┌─ Extracted data
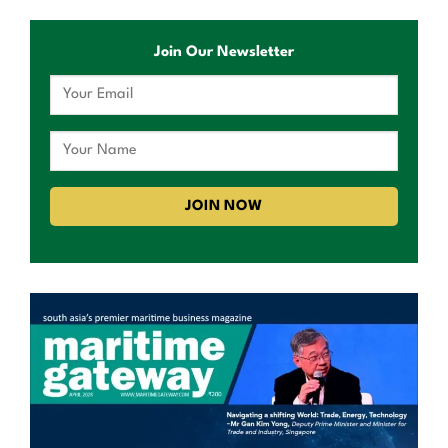
Join Our Newsletter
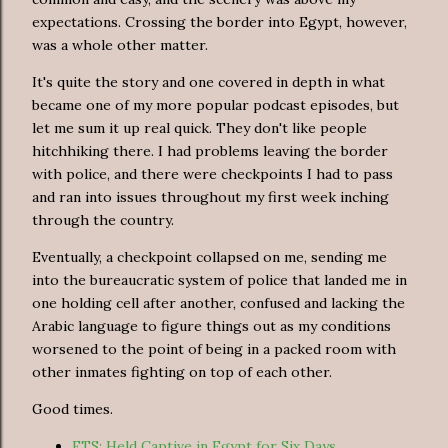
expectations. Crossing the border into Egypt, however,
was a whole other matter.
It's quite the story and one covered in depth in what
became one of my more popular podcast episodes, but
let me sum it up real quick. They don't like people
hitchhiking there. I had problems leaving the border
with police, and there were checkpoints I had to pass
and ran into issues throughout my first week inching
through the country.
Eventually, a checkpoint collapsed on me, sending me
into the bureaucratic system of police that landed me in
one holding cell after another, confused and lacking the
Arabic language to figure things out as my conditions
worsened to the point of being in a packed room with
other inmates fighting on top of each other.
Good times.
FTS: Held Captive in Egypt for Six Days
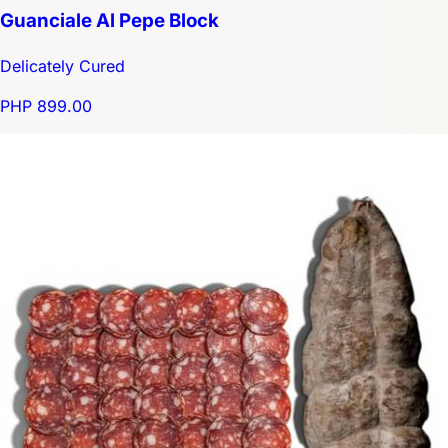
Guanciale Al Pepe Block
Delicately Cured
PHP 899.00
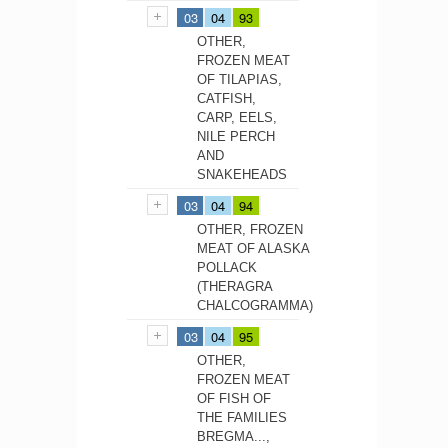
03
04
93
OTHER,
FROZEN MEAT
OF TILAPIAS,
CATFISH,
CARP, EELS,
NILE PERCH
AND
SNAKEHEADS
03
04
94
OTHER, FROZEN
MEAT OF ALASKA
POLLACK
(THERAGRA
CHALCOGRAMMA)
03
04
95
OTHER,
FROZEN MEAT
OF FISH OF
THE FAMILIES
BREGMA...,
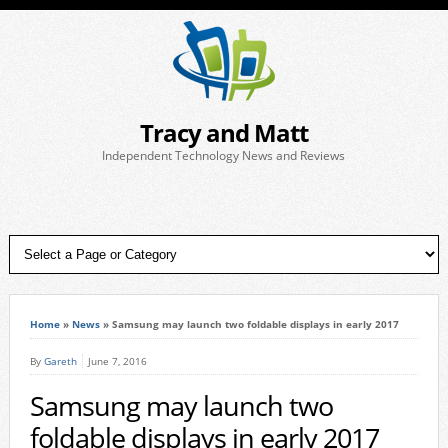
Tracy and Matt
Independent Technology News and Reviews
Home
»
News
»
Samsung may launch two foldable displays in early 2017
By
Gareth
June 7, 2016
Samsung may launch two
foldable displays in early 2017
└─
→ **What is needed**:
Pull out all lines in the data above that include "foldable".

→ **Output below**:
Samsung may launch two foldable displays in early 2017
foldable displays in early 2017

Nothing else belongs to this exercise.